Die wahren Vorfahren der toskanischen Küche waren die Etrusker, die bei den Römern den Ruf großer, den Tafelfreuden ergebener Trinker genossen. Einige römische Schriftsteller zählten diese Angewohnheiten zu den Gründen für ihren Niedergang.
Das Land Etruriens war sehr fruchtbar und ertragreich: den sowohl von archäologischen Funden als auch von römischen Texten gelieferten Zeugnissen nach zu urteilen wurden insbesonders Obstgärten, Hülsenfrüchte und Getreide angebaut, so dass später eben dieses Land in der Lage ist, Rom in den schwierigen Jahren der Hungersnot mit Weizen zu versorgen.
Die Küche der Etrusker basierte vor allem auf Zweikorn und seine Suppe war in allen sozialen Klassen sehr verbreitet. Ebenso grundsätzlich war die Verwendung von Hülsenfrüchten wie Linsen, Kichererbsen und Saubohnen. Die bis zu uns gelangten faunistischen Reste bezeugen jedoch auch den Verzehr von Rind-, Schaf- und Schweinefleisch und von Wildbret, vor allem vom Hirsch und vom Wildschwein. Das Fleisch wurde auf einem Dreieck aus Eisen und auf dem Rost gegrillt oder in großen Bronzekesseln gekocht. Es war natürlich den wohlhabenderen Klassen vorbehalten und es wurde vor allem auf den Banketten serviert, die regelrechte Zeremonien zur Bezeugung der Standeszugehörigkeit waren. In Anbetracht der Funde von Angelhaken und Netzen kann man sagen, dass auch der Fisch nicht auf diesen Tafeln fehlte. Dieses Nahrungsmittel war jedoch im Vergleich zum Fleisch weniger verbreitet, da seine Verfügbarkeit beträchtlich geringer war.
Sehr verbreitet war dagegen die Verwendung von Milch und Milchprodukten, da die Schaf-, Ziegen- und Rinderzucht sehr intensiv war, vor allem im südlichen Teil Etruriens.
Die weniger wohlhabenderen Klassen konnten ihre Ernährung bereichern mit Gemüse und Obst, das in der richtigen Jahreszeit getrocknet und sogar nach Gallien exportiert wurde. Die Soßen und Würzmittel waren vorwiegend tierischen Ursprungs, doch ab dem 7. Jh. v. Chr. wurde auch Olivenöl hergestellt. Es wurde zwar hauptsächlich bei der Herstellung von Salben und Parfüms verwendet, doch bereitete man auch Speisen mit ihm zu.
Der Wein ist das Hauptgetränk und auch das einzige, von dem uns Zeugnisse erreicht haben. Er war im Laufe des 8. Jh. v. Chr. aus Griechenland gekommen und wurde bereits ab dem darauffolgenden Jahrhundert in ganz Etrurien angebaut und sogar in verschiedene Regionen des Mittelmeerraums exportiert. Diesen Wein konnte man nicht rein trinken, da er sehr stark war. Er musste mit reichlich Wasser vermischt werden, wofür man große Behälter mit großer Öffnung verwendete, die ein müheloses Schöpfen erlaubten. Er war das einzige den Symposien und Banketten vorbehaltene Getränk. Aus Amphoren und Krügen wurde er in Bechern verschiedener Form von zahlreichen Sklaven serviert, die die Tischgäste in einer ziemlich reichhaltigen und von Musik und Tänzern aufgeheiterten Szenerie bedienten, zu der auch Frauen zugelassen waren (im Gegensatz zu anderen Völkern wie z. Bsp. den Griechen). Die Teilnahme an Symposien und Banketten verschaffte den etruskischen Damen einen gewissen schlechten Leumund, vor allem den Ruf, starke und maßlose Weintrinkerinnen zu sein.

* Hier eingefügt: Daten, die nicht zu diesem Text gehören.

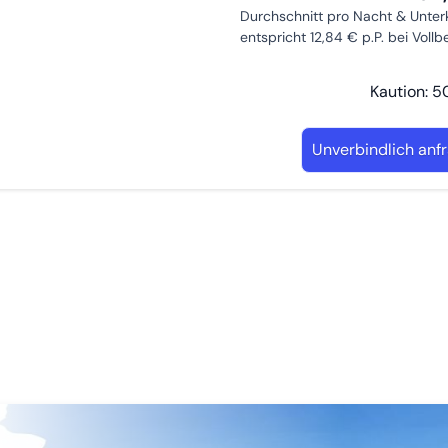
Durchschnitt pro Nacht & Unter
entspricht 12,84 € p.P. bei Voll
Kaution: 5
Unverbindlich anf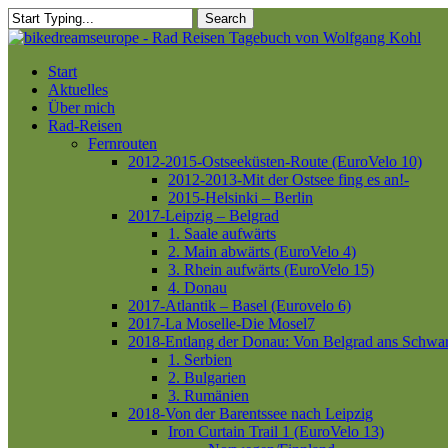
Skip
Search
to
Close
main
Search
content
Menu
Start
Aktuelles
Über mich
Rad-Reisen
Fernrouten
2012-2015-Ostseeküsten-Route (EuroVelo 10)
2012-2013-Mit der Ostsee fing es an!-
2015-Helsinki – Berlin
2017-Leipzig – Belgrad
1. Saale aufwärts
2. Main abwärts (EuroVelo 4)
3. Rhein aufwärts (EuroVelo 15)
4. Donau
2017-Atlantik – Basel (Eurovelo 6)
2017-La Moselle-Die Mosel7
2018-Entlang der Donau: Von Belgrad ans Schwa
1. Serbien
2. Bulgarien
3. Rumänien
2018-Von der Barentssee nach Leipzig
Iron Curtain Trail 1 (EuroVelo 13)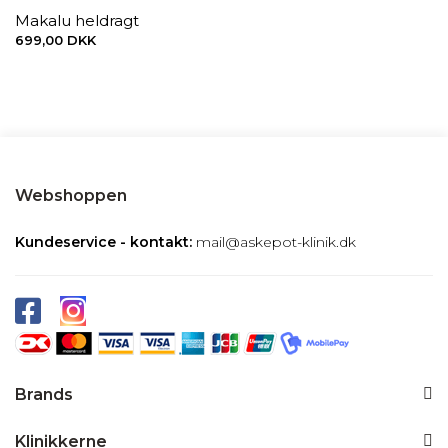
Makalu heldragt
699,00 DKK
Webshoppen
Kundeservice - kontakt:
mail@askepot-klinik.dk
Brands
Klinikkerne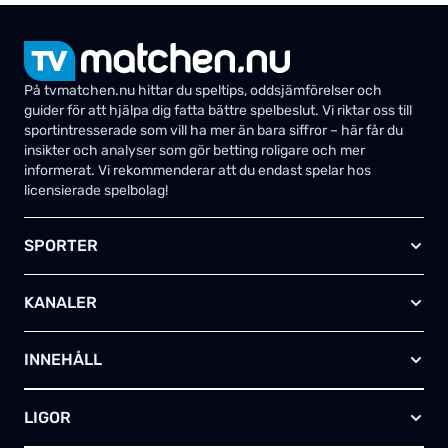
På tvmatchen.nu hittar du speltips, oddsjämförelser och
guider för att hjälpa dig fatta bättre spelbeslut. Vi riktar oss till
sportintresserade som vill ha mer än bara siffror – här får du
insikter och analyser som gör betting roligare och mer
informerat. Vi rekommenderar att du endast spelar hos
licensierade spelbolag!
SPORTER
Fotboll
KANALER
Ishockey
Amerikansk fotboll
Viaplay SE
Basket
INNEHÅLL
TV4 Play Sport Total
Handboll
Kanal 5
Om oss
Rugby
HBO Max (SE)
LIGOR
Kontakta oss
Innebandy
Alla kanaler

Die Bräuche und die Küche der Etrusker, die den Römern viel beibrachten, waren also hochentwickelt. Noch heute ist in der Toskana ihr Vermächtnis lebendig und wenn es nur die immer mehr verbreitete (u.a. dank der modernen mediterranen Diät) Verwendung von Getreide und der bereits sehr häufigen und geschätzten Zweikornsuppe ist.